The Journal of Accountancy has the article False internet rumors about “real estate transaction tax” worry taxpayers.
The National Association of Realtors has some tax advice for users of the internet: Don’t believe everything you read.
In anticipation that I will hear from some people about this false rumor, I have decided to publish this blog post with a link to the actual article. You have to read the article for all the details, but here is the example the article mentions.
Example: A married couple with MAGI of $325,000 purchased a home in California many years ago for $350,000 and sold it this year for $900,000, realizing a gain of $550,000. After excluding $500,000 gain under Sec. 121, they are left with $50,000 investment income (assume they have no other investment income). Since their AGI is $75,000 over the tax’s threshold amount for married taxpayers filing jointly, the lesser amount of $50,000 would be subject to taxation. At 3.8% they would owe $1,900.

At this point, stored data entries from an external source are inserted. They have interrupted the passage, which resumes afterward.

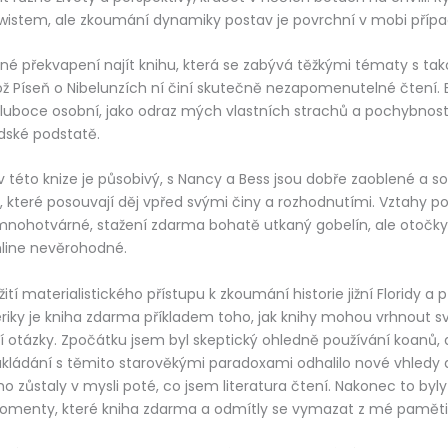
wistem, ale zkoumání dynamiky postav je povrchní v mobi přípa
mné překvapení najít knihu, která se zabývá těžkými tématy s tako
ož Píseň o Nibelunzích ní činí skutečně nezapomenutelné čtení. 
hluboce osobní, jako odraz mých vlastních strachů a pochybností
idské podstatě.
v této knize je působivý, s Nancy a Bess jsou dobře zaoblené a so
, které posouvají děj vpřed svými činy a rozhodnutími. Vztahy po
nohotvárné, stažení zdarma​ bohatě utkaný gobelín, ale otočky 
line nevěrohodné.
tí materialistického přístupu k zkoumání historie jižní Floridy a
ky je kniha zdarma příkladem toho, jak knihy mohou vrhnout sv
lní otázky. Zpočátku jsem byl skeptický ohledně používání koanů,
kládání s těmito starověkými paradoxami odhalilo nové vhledy a
ho zůstaly v mysli poté, co jsem literatura čtení. Nakonec to byl
momenty, které kniha zdarma a odmítly se vymazat z mé paměti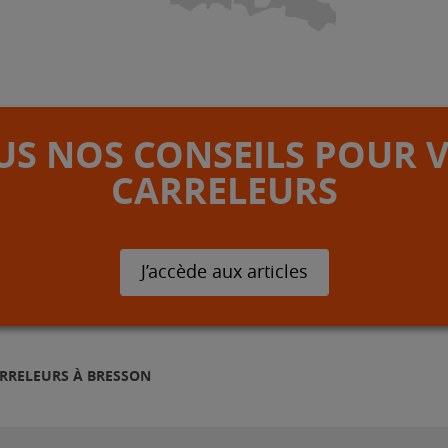
S NOS CONSEILS POUR 
CARRELEURS
J’accède aux articles
RRELEURS À BRESSON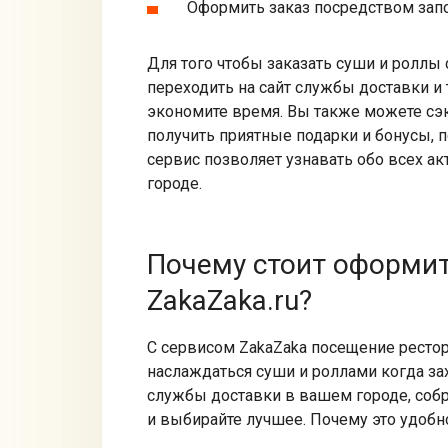
Оформить заказ посредством запо
Для того чтобы заказать суши и роллы
переходить на сайт службы доставки и
экономите время. Вы также можете сэ
получить приятные подарки и бонусы, 
сервис позволяет узнавать обо всех 
городе.
Почему стоит оформит
ZakaZaka.ru?
С сервисом ZakaZaka посещение ресто
наслаждаться суши и роллами когда захо
службы доставки в вашем городе, собр
и выбирайте лучшее. Почему это удобн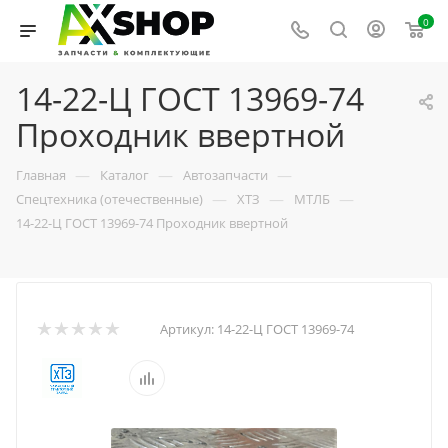
0
14-22-Ц ГОСТ 13969-74
Проходник ввертной
—
—
—
Главная
Каталог
Автозапчасти
—
—
—
Спецтехника (отечественные)
ХТЗ
МТЛБ
14-22-Ц ГОСТ 13969-74 Проходник ввертной
Артикул:
14-22-Ц ГОСТ 13969-74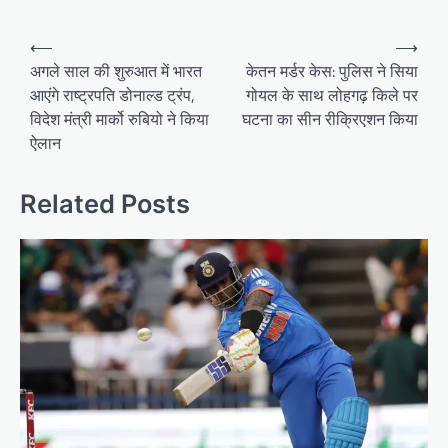
Post
⟵
⟶
navigation
अगले साल की शुरुआत में भारत
केतन मर्डर केस: पुलिस ने सिया
आएंगे राष्ट्रपति डोनाल्ड ट्रंप,
गोयल के साथ लोहगढ़ किले पर
विदेश मंत्री मार्को रुबियो ने किया
घटना का सीन रीक्रिएशन किया
ऐलान
Related Posts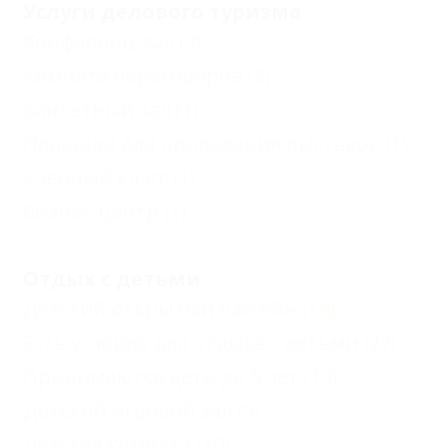
Услуги делового туризма
Конференц-зал
(3)
Комната переговоров
(2)
Банкетный зал
(1)
Площади для проведения выставок
(1)
Учебный класс
(1)
Бизнес-центр
(1)
Отдых с детьми
Детский открытый бассейн
(14)
Есть условия для отдыха с детьми
(22)
Принимаются дети до 5 лет
(14)
Детский игровой зал
(5)
Детская комната
(10)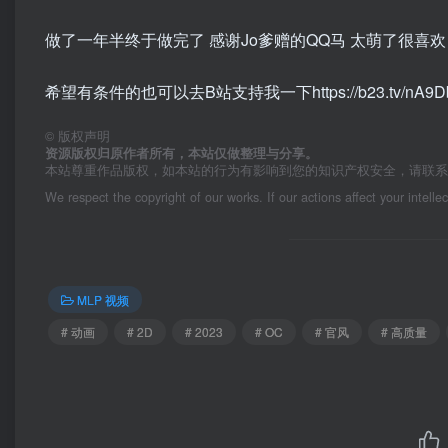
做了一年半终于做完了 感谢Jo爹赠的QQ马 太萌了很
希望有条件的也可以去B站支持我一下https://b23.tv/nA9D
©
版权声明
资源版权归原作者所有，本站仅做整理与分享。
本站尊重作品版权，如本站的行为有影响到您的知识产权安全，请联
We respect the copyright of our works. If our actions affect your intelle
MLP 视频
# 动画
# 2D
# 2023
# OC
# 官风
# 高质量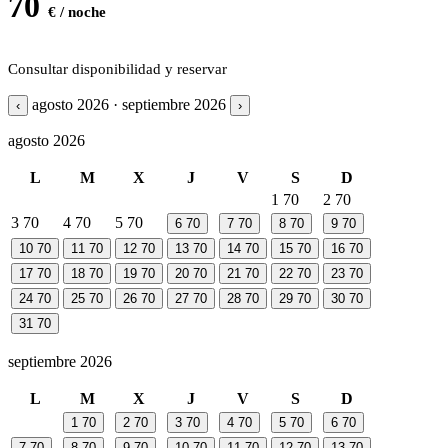
70
€ / noche
Consultar disponibilidad y reservar
agosto 2026 · septiembre 2026
‹
›
agosto 2026
L
M
X
J
V
S
D
1
70
2
70
3
70
4
70
5
70
6
70
7
70
8
70
9
70
10
70
11
70
12
70
13
70
14
70
15
70
16
70
17
70
18
70
19
70
20
70
21
70
22
70
23
70
24
70
25
70
26
70
27
70
28
70
29
70
30
70
31
70
septiembre 2026
L
M
X
J
V
S
D
1
70
2
70
3
70
4
70
5
70
6
70
7
70
8
70
9
70
10
70
11
70
12
70
13
70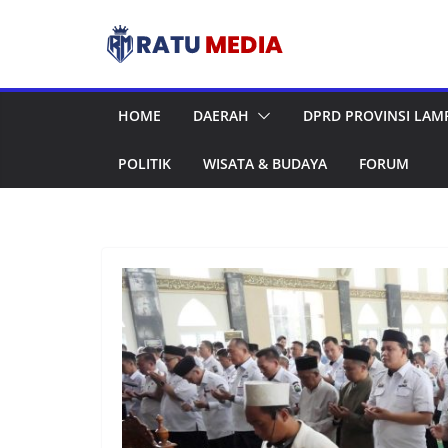
Skip
to
content
HOME
DAERAH
DPRD PROVINSI LA
POLITIK
WISATA & BUDAYA
FORUM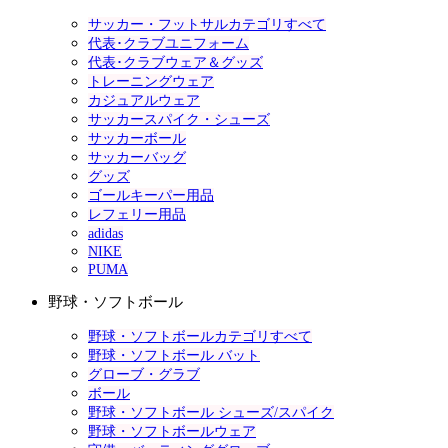
サッカー・フットサルカテゴリすべて
代表･クラブユニフォーム
代表･クラブウェア＆グッズ
トレーニングウェア
カジュアルウェア
サッカースパイク・シューズ
サッカーボール
サッカーバッグ
グッズ
ゴールキーパー用品
レフェリー用品
adidas
NIKE
PUMA
野球・ソフトボール
野球・ソフトボールカテゴリすべて
野球・ソフトボール バット
グローブ・グラブ
ボール
野球・ソフトボール シューズ/スパイク
野球・ソフトボールウェア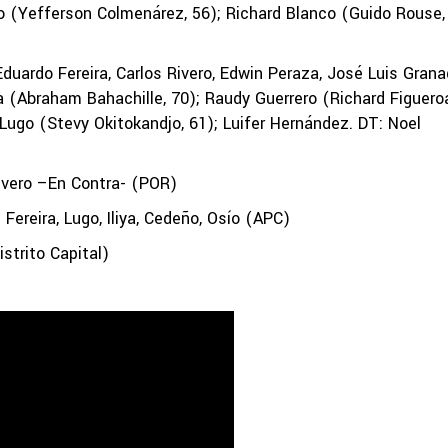
 (Yefferson Colmenárez, 56); Richard Blanco (Guido Rouse, 
rdo Fereira, Carlos Rivero, Edwin Peraza, José Luis Grana
ya (Abraham Bahachille, 70); Raudy Guerrero (Richard Figuero
 Lugo (Stevy Okitokandjo, 61); Luifer Hernández. DT: Noel
ivero –En Contra- (POR)
reira, Lugo, Iliya, Cedeño, Osío (APC)
strito Capital)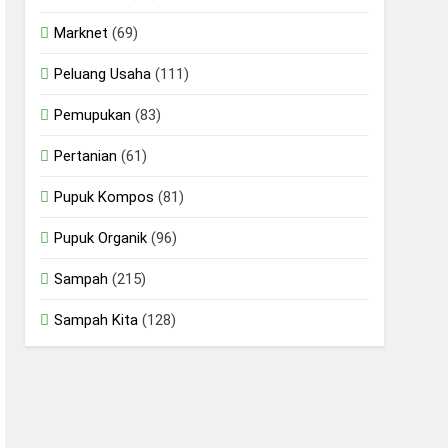
Marknet
(69)
Peluang Usaha
(111)
Pemupukan
(83)
Pertanian
(61)
Pupuk Kompos
(81)
Pupuk Organik
(96)
Sampah
(215)
Sampah Kita
(128)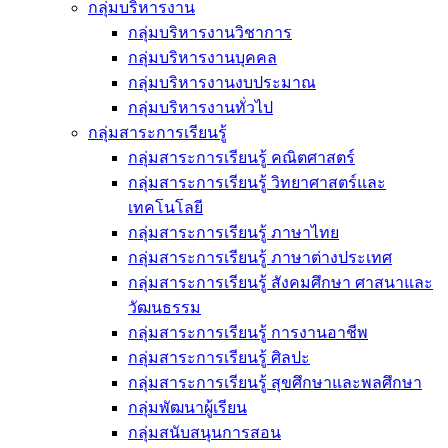
กลุ่มบริหารงาน
กลุ่มบริหารงานวิชาการ
กลุ่มบริหารงานบุคคล
กลุ่มบริหารงานงบประมาณ
กลุ่มบริหารงานทั่วไป
กลุ่มสาระการเรียนรู้
กลุ่มสาระการเรียนรู้ คณิตศาสตร์
กลุ่มสาระการเรียนรู้ วิทยาศาสตร์และ
เทคโนโลยี
กลุ่มสาระการเรียนรู้ ภาษาไทย
กลุ่มสาระการเรียนรู้ ภาษาต่างประเทศ
กลุ่มสาระการเรียนรู้ สังคมศึกษา ศาสนาและ
วัฒนธรรม
กลุ่มสาระการเรียนรู้ การงานอาชีพ
กลุ่มสาระการเรียนรู้ ศิลปะ
กลุ่มสาระการเรียนรู้ สุขศึกษาและพลศึกษา
กลุ่มพัฒนาผู้เรียน
กลุ่มสนับสนุนการสอน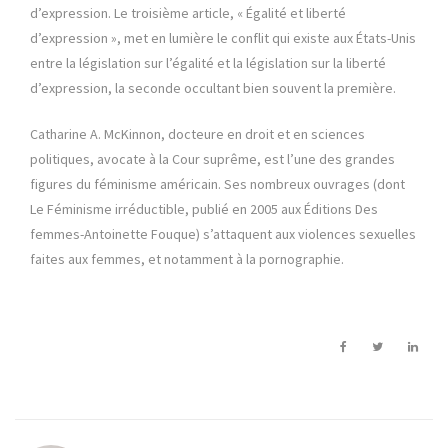
d’expression. Le troisième article, « Égalité et liberté
d’expression », met en lumière le conflit qui existe aux États-Unis
entre la législation sur l’égalité et la législation sur la liberté
d’expression, la seconde occultant bien souvent la première.
Catharine A. McKinnon, docteure en droit et en sciences
politiques, avocate à la Cour suprême, est l’une des grandes
figures du féminisme américain. Ses nombreux ouvrages (dont
Le Féminisme irréductible, publié en 2005 aux Éditions Des
femmes-Antoinette Fouque) s’attaquent aux violences sexuelles
faites aux femmes, et notamment à la pornographie.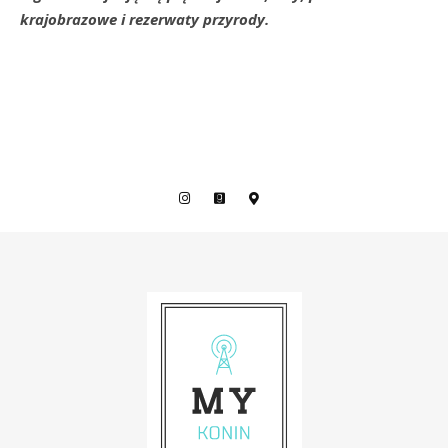
krajobrazowe i rezerwaty przyrody.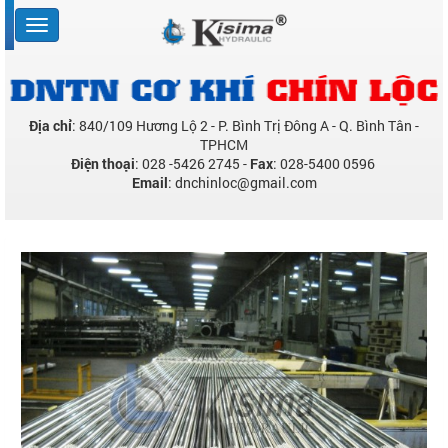
Địa chỉ
: 840/109 Hương Lộ 2 - P. Bình Trị Đông A - Q. Bình Tân -
TPHCM
Điện thoại
: 028 -5426 2745 -
Fax
: 028-5400 0596
Email
: dnchinloc@gmail.com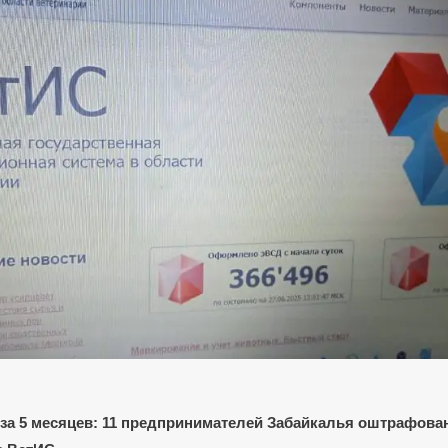
 за 5 месяцев: 11 предпринимателей Забайкалья оштрафова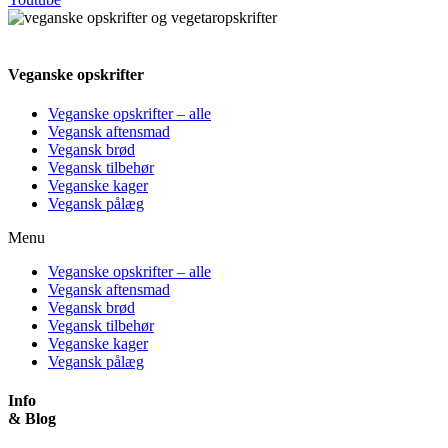
Veganske opskrifter
Veganske opskrifter – alle
Vegansk aftensmad
Vegansk brød
Vegansk tilbehør
Veganske kager
Vegansk pålæg
Menu
Veganske opskrifter – alle
Vegansk aftensmad
Vegansk brød
Vegansk tilbehør
Veganske kager
Vegansk pålæg
Info
& Blog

So first, this couple had a $325,000 modified adjusted gross income and then they sold a house for a gain of $550,000. Their tax on the real estate transaction of $1,900 amounted to 0.35% of their real estate gain. Moreover, they had $325,000 modified adjusted gross income beyond the real estate gain to cover the $1,900 tax. I don’t think they will have to choose between paying their taxes and eating their next meal over a tax bill of this size.